O fato de o objeto estava lá era inusitada para todo mundo (que enxergue bem ou não). A diferença é que quem enxerga conseguiu registrar rapidamente e de forma visual essa informação assim que entrou no recinto. No meu caso, foi maravilhoso poder tocá-la e ter certeza de que ela estava lá. Acho que de alguma forma pude ter a mesma surpresa das demais pessoas que, quando chegaram na festa e logo viram o objeto erguido no ar.
Não estou emocionada apenas com a bicicleta em si, mas com a atitude. Só tenho a agradecer a essa meu amigo por me mostrar a bicicleta, tomar cerveja comigo, se divertir e vivenciais muitas sensações especiais comigo.
Mas antes de terminar o texto quero registrar que na oficina da professora Cláudia Zanatta o horizonte ia, sim, até onde podíamos tocar com as próprias mãos. Entretanto, recebemos pequenos cartões de papel, onde poderíamos escrever qualquer palavra. Depois penduramos esses cartões em um varal de barbante no meio da sala de aula. E nesse varal poderíamos afixar qualquer palavra, qualquer sonho, qualquer objetivo.
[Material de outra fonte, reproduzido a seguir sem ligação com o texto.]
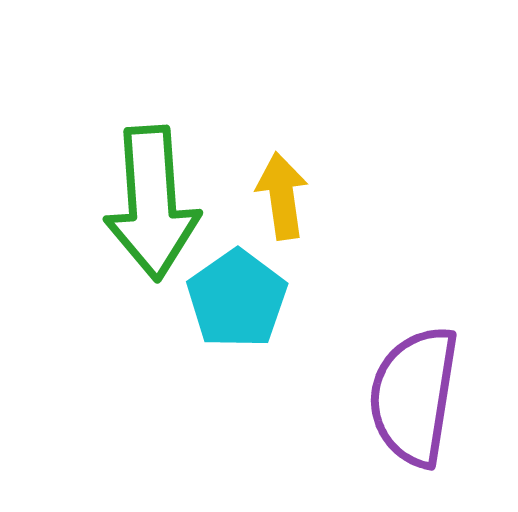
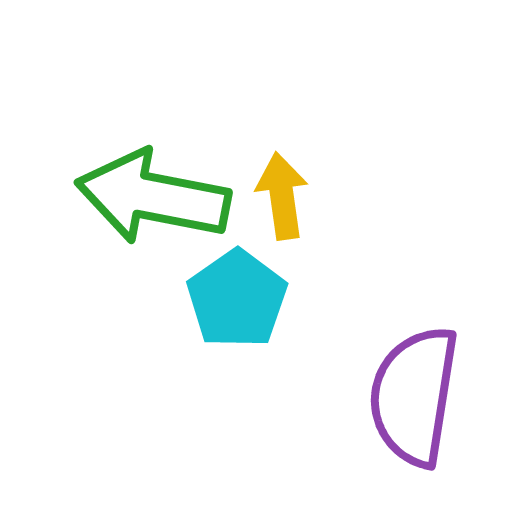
green arrow: moved 1 px right, 6 px up; rotated 105 degrees clockwise
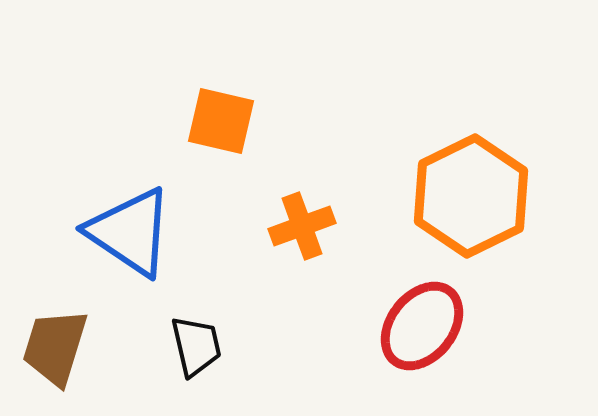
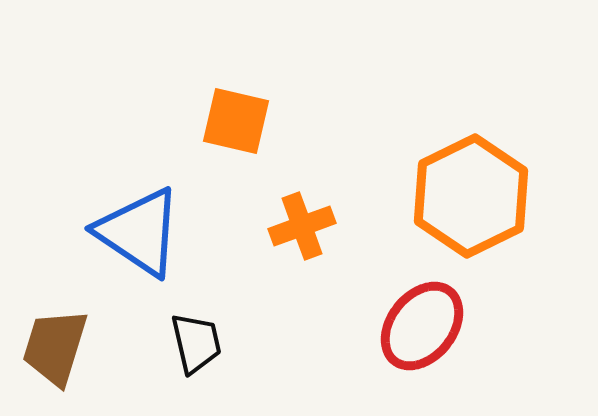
orange square: moved 15 px right
blue triangle: moved 9 px right
black trapezoid: moved 3 px up
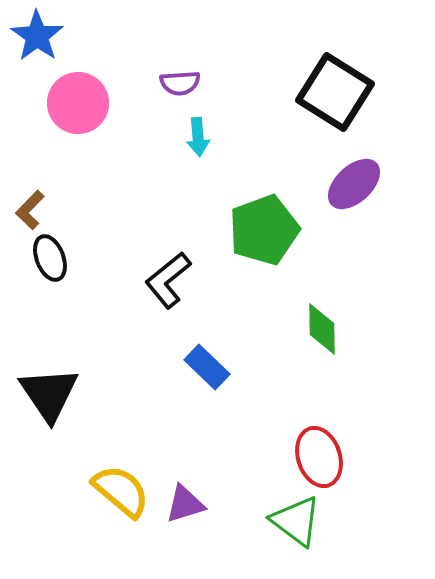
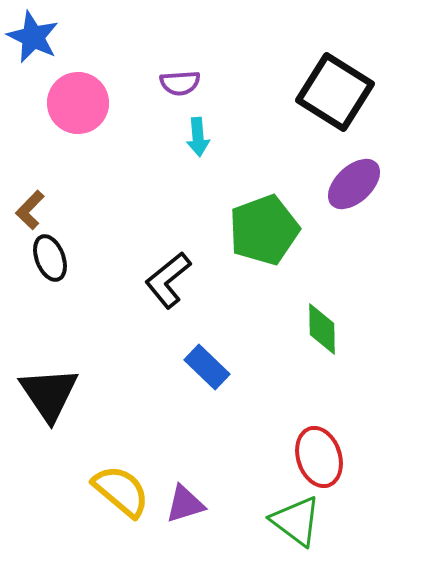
blue star: moved 4 px left, 1 px down; rotated 10 degrees counterclockwise
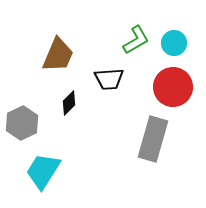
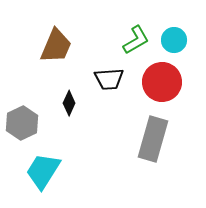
cyan circle: moved 3 px up
brown trapezoid: moved 2 px left, 9 px up
red circle: moved 11 px left, 5 px up
black diamond: rotated 20 degrees counterclockwise
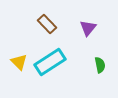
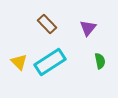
green semicircle: moved 4 px up
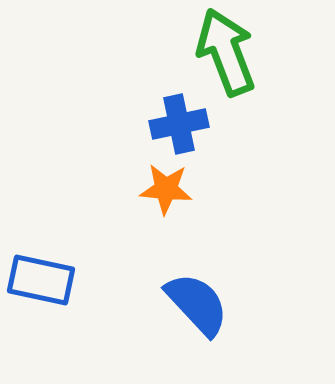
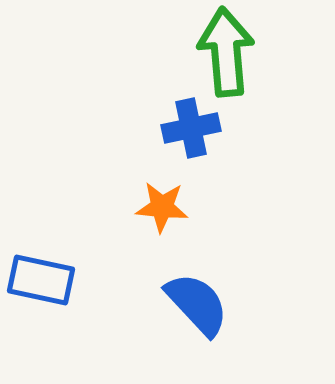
green arrow: rotated 16 degrees clockwise
blue cross: moved 12 px right, 4 px down
orange star: moved 4 px left, 18 px down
Foi então que entendi que o horizonte das pessoas com deficiência visual vai realmente até onde nós podemos tocar. E isso não precisa ser algo restritivo. O horizonte pode ser ampliado conforme o sonho ou o desejo que penduramos no nosso varal. E o varal sempre estará ao alcance de nossas mãos. Mas os sonhos, a vida… Ah, esses sim, serão sempre mais amplos e rumo ao infinito!